Conforme consta, aqueles que
morreram em Cristo, ou seja, com a consciência espiritual desperta, ressuscitarão
(ressurgirão) primeiro, porque, na verdade, já estão “ressuscitados”
(conscientes), exatamente porque o Espírito é imortal (Eclesiastes
12:7).
Quanto ao termo “ressurreição”
(ressurgir), utilizado por Paulo, há um rudimento da doutrina de
Cristo que foi também abolido em Hebreus 6:1-2, denominado “ressurreição dos
mortos”.
Este rudimento se referia à suposta
ressurreição no “futuro”, do corpo carnal morto no passado. Tal rudimento
servia para manter os recém-convertidos motivados também; porém, os discípulos sabiam que o que ressuscita (ressurge) de fato, após a morte do corpo físico, é
o Espírito imortal (corpo interior), pois o corpo físico para nada serve nesse
caso, segundo Jesus (João 6:63). É o Espírito que é eterno, é Ele que vivifica
o corpo físico.
Quanto a ressurreição do corpo de Jesus, é algo polêmico. Muitos não acreditam. Eu escrevo sobre isso em um livro utilizando como base o Sudário de Turim. Porém, há também o envolvimento de tecnologia avançada de outras dimensões.
Como já foi exemplificado, no
passado longínquo, esse mesmo fenômeno do arrebatamento aconteceu mais de uma
vez, como foi o caso de Enoque e do profeta Elias. Já o caso de Filipe
foi diferente (Atos 8:38-40), ou semelhante ao que aconteceu certa vez com Jacó.
Ambos foram transportados vivos no ar, porém não saíram do planeta Terra. Por
exemplo:
O
Senhor fez Jacó cavalgar sobre as alturas da terra. (Deuteronômio 32:9-13)

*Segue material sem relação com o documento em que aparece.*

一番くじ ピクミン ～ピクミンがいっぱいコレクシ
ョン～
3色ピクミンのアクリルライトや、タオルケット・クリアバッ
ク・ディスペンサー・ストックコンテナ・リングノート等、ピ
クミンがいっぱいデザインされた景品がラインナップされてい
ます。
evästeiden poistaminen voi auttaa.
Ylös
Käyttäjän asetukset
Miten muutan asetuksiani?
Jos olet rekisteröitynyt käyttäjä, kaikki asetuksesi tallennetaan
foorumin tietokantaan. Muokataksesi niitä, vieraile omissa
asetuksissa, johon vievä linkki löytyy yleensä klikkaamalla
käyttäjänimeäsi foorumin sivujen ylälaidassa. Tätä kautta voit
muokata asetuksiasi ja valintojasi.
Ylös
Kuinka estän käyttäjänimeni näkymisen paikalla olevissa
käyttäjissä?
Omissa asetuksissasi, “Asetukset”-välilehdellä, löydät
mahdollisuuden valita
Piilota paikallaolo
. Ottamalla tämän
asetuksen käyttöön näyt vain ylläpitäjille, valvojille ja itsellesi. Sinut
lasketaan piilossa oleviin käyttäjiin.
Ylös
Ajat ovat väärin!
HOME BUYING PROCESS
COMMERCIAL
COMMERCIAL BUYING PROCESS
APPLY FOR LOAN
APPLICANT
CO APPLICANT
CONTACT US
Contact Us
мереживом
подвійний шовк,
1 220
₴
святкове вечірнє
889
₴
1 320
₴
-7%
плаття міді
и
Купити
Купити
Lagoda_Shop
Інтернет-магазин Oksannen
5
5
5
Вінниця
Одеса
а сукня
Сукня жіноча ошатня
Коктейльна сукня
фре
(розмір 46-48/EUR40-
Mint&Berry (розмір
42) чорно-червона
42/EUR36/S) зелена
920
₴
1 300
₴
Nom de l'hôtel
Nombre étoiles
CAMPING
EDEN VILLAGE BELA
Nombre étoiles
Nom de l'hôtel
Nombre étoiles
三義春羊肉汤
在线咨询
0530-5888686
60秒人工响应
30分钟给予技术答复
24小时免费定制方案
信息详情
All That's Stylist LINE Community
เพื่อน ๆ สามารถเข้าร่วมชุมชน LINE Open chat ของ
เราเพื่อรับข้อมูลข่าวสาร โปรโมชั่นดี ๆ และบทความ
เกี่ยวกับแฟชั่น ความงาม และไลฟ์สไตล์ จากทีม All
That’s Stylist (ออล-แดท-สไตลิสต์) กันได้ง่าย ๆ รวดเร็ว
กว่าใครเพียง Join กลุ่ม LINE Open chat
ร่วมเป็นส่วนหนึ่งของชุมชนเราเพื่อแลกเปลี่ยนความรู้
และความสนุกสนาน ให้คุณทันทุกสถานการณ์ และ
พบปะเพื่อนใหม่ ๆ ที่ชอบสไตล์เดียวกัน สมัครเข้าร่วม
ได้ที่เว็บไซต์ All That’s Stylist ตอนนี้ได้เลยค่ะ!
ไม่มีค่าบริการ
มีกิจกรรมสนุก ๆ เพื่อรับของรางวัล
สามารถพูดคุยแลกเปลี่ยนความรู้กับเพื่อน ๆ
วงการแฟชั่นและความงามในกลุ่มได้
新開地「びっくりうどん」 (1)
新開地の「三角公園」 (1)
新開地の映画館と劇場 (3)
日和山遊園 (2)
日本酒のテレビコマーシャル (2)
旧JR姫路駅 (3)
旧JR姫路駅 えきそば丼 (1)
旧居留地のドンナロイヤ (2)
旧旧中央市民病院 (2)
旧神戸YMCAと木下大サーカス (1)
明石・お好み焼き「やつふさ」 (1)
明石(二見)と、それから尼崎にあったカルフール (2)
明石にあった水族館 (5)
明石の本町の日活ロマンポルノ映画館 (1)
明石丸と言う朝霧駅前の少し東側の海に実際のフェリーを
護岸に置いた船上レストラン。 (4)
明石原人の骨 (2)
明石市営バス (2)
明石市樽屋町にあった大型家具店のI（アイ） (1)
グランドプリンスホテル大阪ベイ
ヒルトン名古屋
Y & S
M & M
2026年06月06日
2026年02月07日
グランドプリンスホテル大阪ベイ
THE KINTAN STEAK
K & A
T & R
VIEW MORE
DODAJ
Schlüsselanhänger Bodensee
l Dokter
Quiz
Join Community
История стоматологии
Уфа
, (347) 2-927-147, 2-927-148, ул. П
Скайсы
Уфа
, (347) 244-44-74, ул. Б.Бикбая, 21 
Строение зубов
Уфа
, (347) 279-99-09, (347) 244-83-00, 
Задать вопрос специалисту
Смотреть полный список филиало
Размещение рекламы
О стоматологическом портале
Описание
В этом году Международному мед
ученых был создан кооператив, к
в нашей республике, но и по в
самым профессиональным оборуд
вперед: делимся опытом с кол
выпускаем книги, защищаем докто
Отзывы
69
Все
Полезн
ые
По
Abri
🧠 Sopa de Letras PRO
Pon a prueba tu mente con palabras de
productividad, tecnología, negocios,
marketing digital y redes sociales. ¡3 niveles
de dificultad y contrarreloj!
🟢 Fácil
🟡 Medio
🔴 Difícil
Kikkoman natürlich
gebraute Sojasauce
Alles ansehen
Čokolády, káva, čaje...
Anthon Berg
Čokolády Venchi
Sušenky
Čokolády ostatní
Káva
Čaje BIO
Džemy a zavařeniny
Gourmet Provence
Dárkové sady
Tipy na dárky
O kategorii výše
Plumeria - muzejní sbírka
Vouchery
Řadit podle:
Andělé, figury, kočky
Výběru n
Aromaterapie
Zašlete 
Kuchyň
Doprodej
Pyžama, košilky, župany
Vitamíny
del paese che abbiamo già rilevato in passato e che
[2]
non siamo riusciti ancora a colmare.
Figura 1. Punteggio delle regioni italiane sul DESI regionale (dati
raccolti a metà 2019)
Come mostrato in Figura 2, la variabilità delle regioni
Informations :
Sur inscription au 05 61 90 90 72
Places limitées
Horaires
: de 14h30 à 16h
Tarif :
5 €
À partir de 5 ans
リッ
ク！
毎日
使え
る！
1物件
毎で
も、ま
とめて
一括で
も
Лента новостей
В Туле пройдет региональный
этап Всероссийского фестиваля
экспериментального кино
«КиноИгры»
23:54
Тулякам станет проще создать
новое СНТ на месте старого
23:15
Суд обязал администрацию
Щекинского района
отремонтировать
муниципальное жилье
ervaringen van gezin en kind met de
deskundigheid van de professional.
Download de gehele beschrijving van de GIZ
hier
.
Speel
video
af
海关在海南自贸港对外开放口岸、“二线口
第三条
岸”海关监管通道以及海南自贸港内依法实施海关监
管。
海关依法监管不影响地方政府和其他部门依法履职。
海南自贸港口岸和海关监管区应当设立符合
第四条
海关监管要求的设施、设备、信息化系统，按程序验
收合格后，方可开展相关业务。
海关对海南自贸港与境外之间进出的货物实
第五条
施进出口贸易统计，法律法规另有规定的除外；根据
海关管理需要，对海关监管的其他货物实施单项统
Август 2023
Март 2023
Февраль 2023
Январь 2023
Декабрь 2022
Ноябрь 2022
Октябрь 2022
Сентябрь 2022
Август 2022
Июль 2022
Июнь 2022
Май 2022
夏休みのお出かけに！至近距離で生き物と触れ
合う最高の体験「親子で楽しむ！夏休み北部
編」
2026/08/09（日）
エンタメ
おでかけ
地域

Como será que acontecia tal
fenômeno? Era algo real ou algo imaginário, como muitos ainda acreditam e
interpretam? Investiguemos este mistério através de outro ângulo:
Eis
que o Senhor vem cavalgando em uma nuvem ligeira e virá ao Egito. (Isaías 19:1)
Isto é realmente muito
interessante. Aqui cabe uma pergunta bem simples e direta: Como alguém “cavalga”
no ar ou nas alturas, numa suposta “nuvem ligeira”? Basta traduzir tal
vocabulário antigo e pobre, com base em nosso vocabulário atual, para poder
perceber o que houve de fato. Fantasiar só oculta a realidade.
Ignoram tais fenômenos bíblicos
até hoje porque nada sabiam a respeito dos “deuses personificados”, reais e
palpáveis que visitavam (e visitam) o planeta Terra, utilizando-se de
tecnologias avançadas.
Isso acontece até com pessoas instruídas e bem esclarecidas, que estudaram, durante muito tempo, filosofias, religiões e/ou teosofia, as quais ainda ignoram a ciência e a tecnologia.
Tal crença se assemelha àquela visão segundo a qual o planeta Terra era o centro do Universo.
Levar também em conta a realidade
dualista, mesmo sabendo que ela é relativa, significa arte e ciência.
Trata-se apenas de uma descrição do mesmo fenômeno ufológico de hoje, abordada com palavras antigas daquela época distante.
Enquanto não percebemos e
esclarecemos, elas permanecem como sempre, sem nenhum valor nem sentido algum,
e não servem para nada.
Talvez,
se um dia estabelecer-se uma fraternização com habitantes de outros planetas em
prol do conhecimento, e durante alguns milênios o saber tiver sido partilhado
de estrela a estrela: talvez, então, o entusiasmo do conhecimento alcance uma
altura de maré! (Nietzsche)
É uma pena que, até agora, a
maioria das pessoas relute em perceber algo tão óbvio, rico e belo, até poder
ver pessoalmente para crer.
No caso de Filipe, conforme
está escrito, após ele batizar com água (rudimento abolido no livro de Hebreus)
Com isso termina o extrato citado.